The physical findings of Binder syndrome result from hypoplasia of the anterior nasal floor (fossa praenasalis), and the anterior maxilla including the pyriform rim region.26,33 When viewing the nose–upper lip complex from the worm’s-eye perspective, typical variations from normal are described as a retracted columella–lip junction, a lack of normal triangular flare at the nasal base, a perpendicular alar–cheek junction, a convex flat nasal tip with a wide and shallow philtrum, crescent-shaped nostrils without a distinct sill, and a stretched and shallow cupid’s bow.27,41 Striking profile characteristics of the nose include vertical shortening of the columella, a lack of tip projection, perialar flattening, and an acute nasolabial angle.11,28 The dentition and occlusion in an untreated individual will typically demonstrate the proclination of the maxillary incisors, “peg” laterals, and a canine Angle class III negative overjet tendency.21
Anthropometric explanations for these findings were first suggested by Zuckerkandl in 1882, when he described an anomaly in the anterior nasal floor in which the normal crest that separates the nasal floor from the anterior surface of the maxilla was absent.56 Instead, a small pit—the fossa praenasalis—constituted the pyriform aperture.18,24 Other investigators have pointed out that the premaxilla of normal Caucasian individuals is incorporated into the upper arch.2,3 This results in a prominence or projection of the base of the nose. By contrast, when the premaxilla (i.e., the primary palate) is not incorporated into the arch (i.e., in higher primates, certain racial groups, persons with Binder syndrome, and individuals with bilateral clefted alveolar ridges and lips), there will be flattening of the premaxillary region and of the base of the nose.6 This is more commonly seen among African and Asian people.10
In an attempt to reconstruct the skeletal deformities associated with Binder syndrome, clinicians have suggested a spectrum of procedures, including Le Fort I osteotomy, Le Fort II osteotomy, Le Fort III osteotomy, and a combination of Le Fort I and II osteotomies.4,8,12,17,19,20,22,23,31,36,39,42,44,49,51,55 Augmentation of the infraorbital rims, the pyriform rims (paranasal), and the anterior maxilla with the use of a spectrum of materials have all been tried.7,25,40,50 Suggested nasal reconstructive options have included autogenous, homogenous, and allogenic bone and cartilage grafts that extend up the columella (i.e., from the base of the maxilla to the nasal tip) and over the nasal dorsum (i.e., from the radix to the tip).1,9,13,15,19,29,30,38,39,46,52 Suggested soft-tissue procedures include septal cartilage and mucosal flaps, upper lip to nasal skin flaps to lengthen the columella, and a variety of subcutaneous augmentation procedures and fillers.37,54 Compensating orthodontic or dental restorative work may also be undertaken.
With Binder syndrome, a degree of hypoplasia of the premaxilla and of the quadrangular cartilage of the nasal septum is a consistent finding. This author agrees with Holmstrom and colleagues that, with this anomaly, there is a local shortage of bone in the premaxillary region and an absence of cartilage in the anterior septum.18–20 However, as Tessier pointed out, there is no significant shortage of soft tissue available.50–51 Furthermore, modification of the uninvolved orbits, zygomas, and upper nasal dorsum (i.e., the nasal bones) is rarely indicated or advantageous. The observed facial features in an individual with Binder syndrome are dependent on the degree of hypoplasia of the anterior nasal floor (fossa paranasalis) present at the time of birth. The deformities are believed to be non-progressive with age.

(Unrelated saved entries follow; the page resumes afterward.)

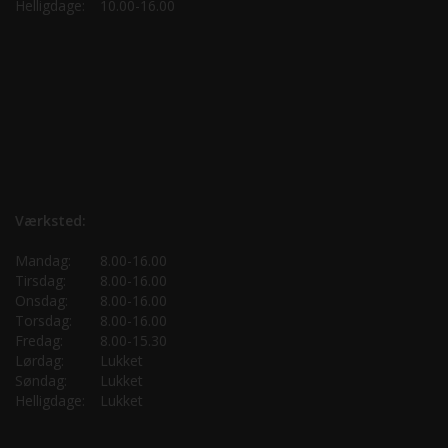
Helligdage:
10.00-16.00
Værksted:
Mandag:
8.00-16.00
Tirsdag:
8.00-16.00
Onsdag:
8.00-16.00
Torsdag:
8.00-16.00
Fredag:
8.00-15.30
Lørdag:
Lukket
Søndag:
Lukket
Helligdage:
Lukket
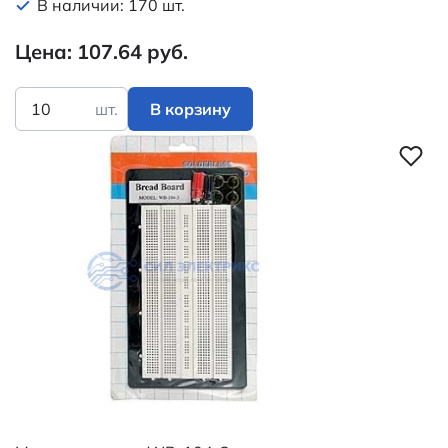
В наличии: 170 шт.
Цена: 107.64 руб.
шт.
В корзину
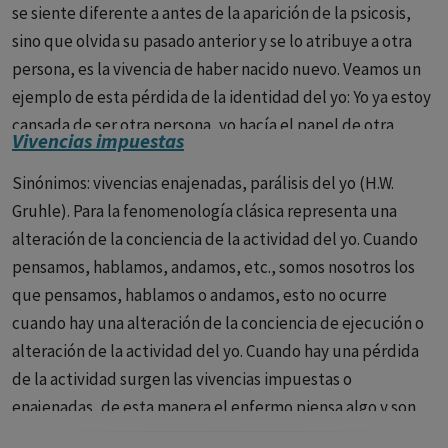
se siente diferente a antes de la aparición de la psicosis,
sino que olvida su pasado anterior y se lo atribuye a otra
persona, es la vivencia de haber nacido nuevo. Veamos un
ejemplo de esta pérdida de la identidad del yo: Yo ya estoy
cansada de ser otra persona, yo hacía el papel de otra
Vivencias impuestas
persona, el papel de una persona alegre. Yo me encuentro
mejor retraída en mi mismo; el no tener problemas me
Sinónimos: vivencias enajenadas, parálisis del yo (H.W.
cansa. A mi me gusta estar mala como al borracho beber
Gruhle). Para la fenomenología clásica representa una
vino. Si me miro al espejo también me parece que he
alteración de la conciencia de la actividad del yo. Cuando
cambiado algo, los ojos los tengo más tristes, es lo que
pensamos, hablamos, andamos, etc., somos nosotros los
noto cambiado en mi cuerpo.
que pensamos, hablamos o andamos, esto no ocurre
cuando hay una alteración de la conciencia de ejecución o
alteración de la actividad del yo. Cuando hay una pérdida
de la actividad surgen las vivencias impuestas o
enajenadas, de esta manera el enfermo piensa algo y son
otros los que le hacen pensar así, dice algo y son otros los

Current Approach to Reconstruction
The approach to the correction of the Binder syndrome deformity is to plan for a staged reconstruction to coincide with facial and dental growth patterns and psychosocial needs.16,39 An analysis of each patient’s morphology is followed by a review of the reconstructive options with the patient and family. The most gratifying long-term functions (i.e., occlusion and breathing) and facial aesthetics are generally achieved when carrying out the reconstruction after the completion of growth and before the individual’s graduation from high school (Fig. 29-1 through 29-5). Orthodontic treatment should be coordinated with consideration of orthognathic correction and premaxillary augmentation to be followed by definitive nasal reconstruction. The ideal orthodontic treatment often includes maxillary first bicuspid extractions with retraction and alignment of the anterior teeth to produce ideal incisor inclination within solid basal bone. Unfortunately, many individuals with Binder syndrome will have already been treated with an orthodontic camouflage approach. During the process, the maxillary incisors are tipped facially, and the mandibular incisors are often retroclined. This will typically achieve successful neutralization of the occlusion (i.e., the correction of overjet), but it will leave the patient looking as if he or she has a maxillary deficiency. Attempts at surgical augmentation after orthodontic camouflage are generally suboptimal. When indicated, definitive orthognathic reconstruction is planned to idealize the vertical, transverse, and horizontal midface proportions. A Le Fort I osteotomy (horizontal advancement and a variable degree of vertical lengthening) is frequently combined with an osseous genioplasty (vertical shortening and horizontal advancement). Sagittal split ramus osteotomies are often needed to avoid the limitations inherent to mandibular autorotation. Further reconstruction involves the application of a crafted bone graft to the deficient premaxillary and pyriform rim regions. This is best accomplished simultaneously with the orthognathic procedures.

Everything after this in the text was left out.